交換
帰る時には雨はさっきより弱くなっていた
透と楓は下駄箱で
「終わったけど浩介も帰っちまったしな…
腹も減ったし…あ、そうだ楓」
「何でしょう。食事なら嫌です。」
透は負けた
「いや、まだ何も聞いてないじゃん。もしかしたら違うこと聞こうとしてたかもしれないじゃん!」
「へぇ。それならその貴方の言おうとしてたこと。ほら、言ってみてくださいよ。」
「うぅ…コイツ…」
透も粘るが最終的に折れて
「わーったよ。昼飯だよ。だけど何でダメなんだよ。」
「今さっき会ったばかりなのに行ける貴方の方がおかしいですよ。そういうのはですね、もっとこう親密度を深めてからというか…」
楓は早口でそう言う
「ともかく!行く気はありませんので!それじゃ、お先に失礼します!」
そう言うと彼女は帰ろうとした。
「ちょっと待って!じゃあせめて連絡先だけでも…」
楓は振り向かずに
「その心は?」
「そうだな。まぁ下心ではない事は確かだ。
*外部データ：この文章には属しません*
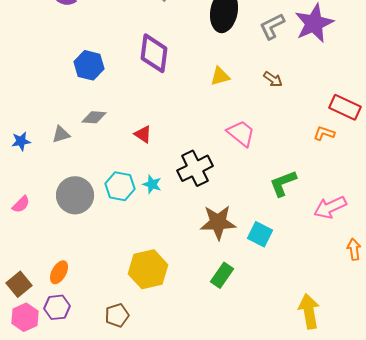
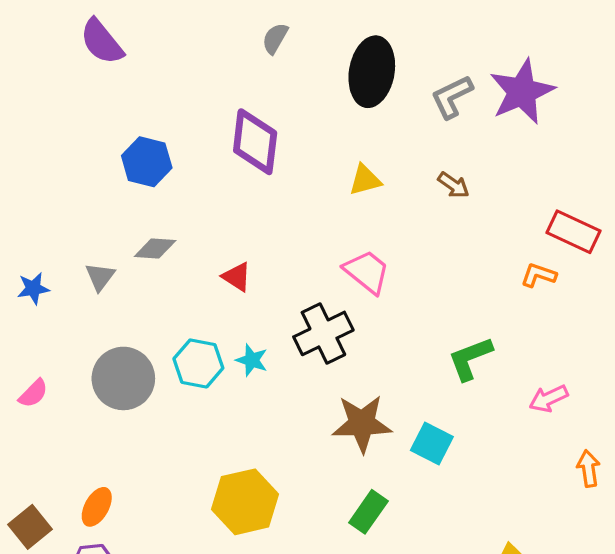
pink trapezoid: (241, 133) -> (367, 272), moved
gray triangle: (61, 134) -> (100, 277), turned -36
pink arrow: (330, 207) -> (549, 398), size x0.7

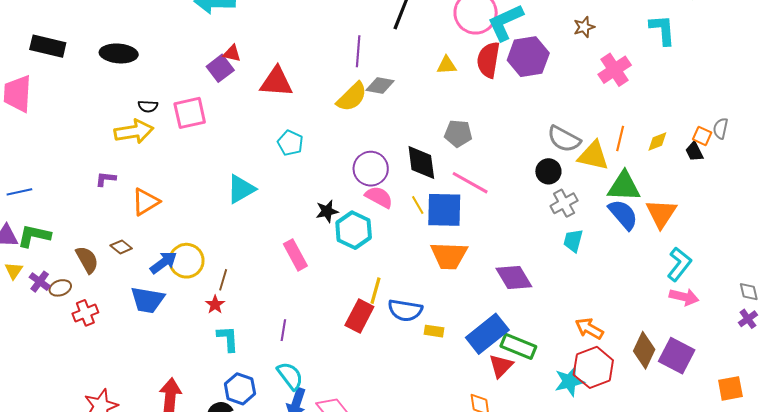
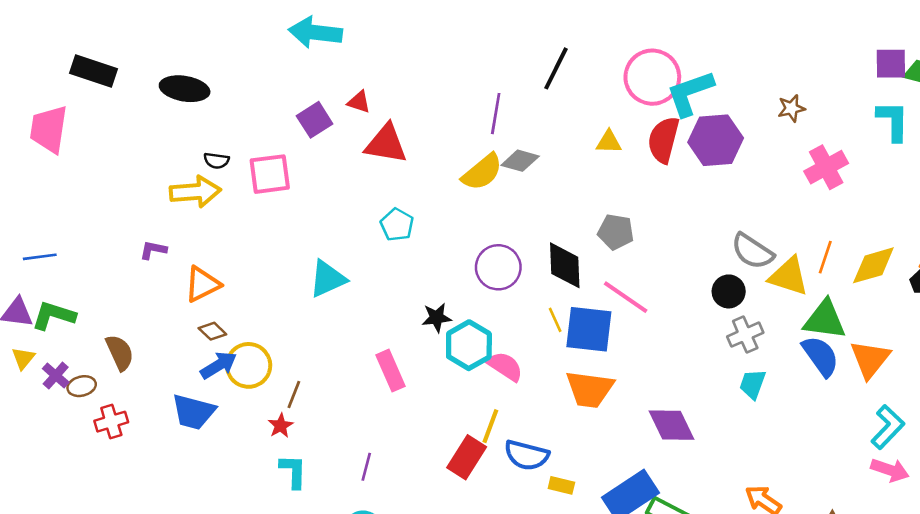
red triangle: (232, 53) -> (359, 102), moved
yellow diamond: (657, 142) -> (873, 265), size x1.6
pink semicircle: (379, 197) -> (505, 366), moved
brown diamond: (121, 247) -> (212, 331), moved

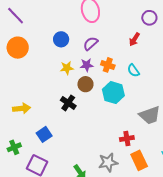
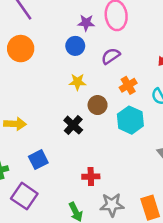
purple star: (87, 65) -> (86, 23), moved
orange cross: (108, 65) -> (128, 85), turned 32
red cross: (127, 138) -> (91, 177), moved

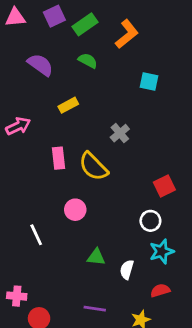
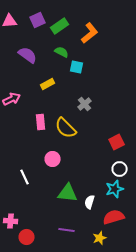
cyan square: (149, 82) -> (77, 67), moved
white circle: (150, 221) -> (120, 169), moved
green triangle: (96, 257) -> (68, 193), size x1.5
red semicircle: (160, 290) -> (114, 217), size x1.5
」
楓は振り向くと少し呆れた表情で
「それなら、まぁ良いですけど…」
と透に近づいてきた
(…もう少しそういう気持ちがあった方がこっちも納得しますし、まずそんな目ですら見られないというのは些か不満というものですがね…。)
「ん?どうした?」
「…!いえ、何でも。」
透と楓は連絡先を交換した
「…余計な連絡とかは要りませんからね。不要不急の連絡だけで十分ですから。」
「わーってるてば。そいじゃーな。」
「…あ、ハイ。それでは。」
少しも寂しそうにせず帰っている透の後ろ姿を見ながら、楓は少しため息を吐いた。